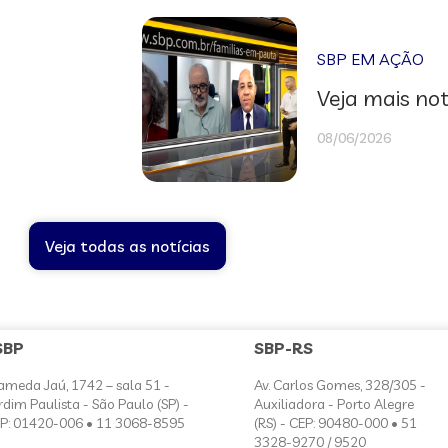
SBP EM AÇÃO
Veja mais not
08/06/2026
Veja todas as notícias
SBP
SBP-RS
ameda Jaú, 1742 – sala 51 -
Av. Carlos Gomes, 328/305 -
rdim Paulista - São Paulo (SP) -
Auxiliadora - Porto Alegre
P: 01420-006 • 11 3068-8595
(RS) - CEP: 90480-000 • 51
3328-9270 / 9520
════════
If a line in the data contains the string "Veja", copy it.

Solution to the exercise:
Veja mais not
Veja todas as notícias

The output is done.